▸ **YOUR ASSIGNMENT**:
Everything from the line with "Outline any instance of liver." through the final line of the listing below must be retyped exactly, apart from the pictures.

⟨

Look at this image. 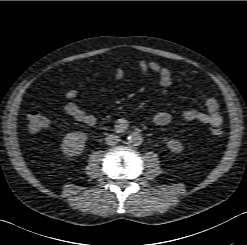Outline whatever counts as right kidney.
Wrapping results in <instances>:
<instances>
[{
    "label": "right kidney",
    "instance_id": "1",
    "mask_svg": "<svg viewBox=\"0 0 247 245\" xmlns=\"http://www.w3.org/2000/svg\"><path fill=\"white\" fill-rule=\"evenodd\" d=\"M86 140L87 136L83 132L68 133L62 141V152L68 156H77L83 152Z\"/></svg>",
    "mask_w": 247,
    "mask_h": 245
}]
</instances>
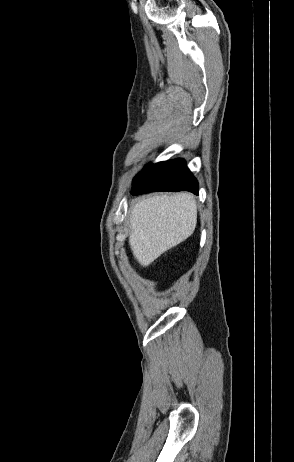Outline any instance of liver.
<instances>
[{
  "label": "liver",
  "mask_w": 294,
  "mask_h": 462,
  "mask_svg": "<svg viewBox=\"0 0 294 462\" xmlns=\"http://www.w3.org/2000/svg\"><path fill=\"white\" fill-rule=\"evenodd\" d=\"M196 223L197 205L190 193L139 201L130 214L129 244L134 257L141 266H148L191 236Z\"/></svg>",
  "instance_id": "1"
}]
</instances>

⟩

▸ **ANSWER TO THE PROBLEM**:
Outline any instance of liver.
<instances>
[{
  "label": "liver",
  "mask_w": 294,
  "mask_h": 462,
  "mask_svg": "<svg viewBox=\"0 0 294 462\" xmlns=\"http://www.w3.org/2000/svg\"><path fill=\"white\" fill-rule=\"evenodd\" d=\"M196 223L197 205L190 193L139 201L130 214L129 244L134 257L141 266H148L191 236Z\"/></svg>",
  "instance_id": "1"
}]
</instances>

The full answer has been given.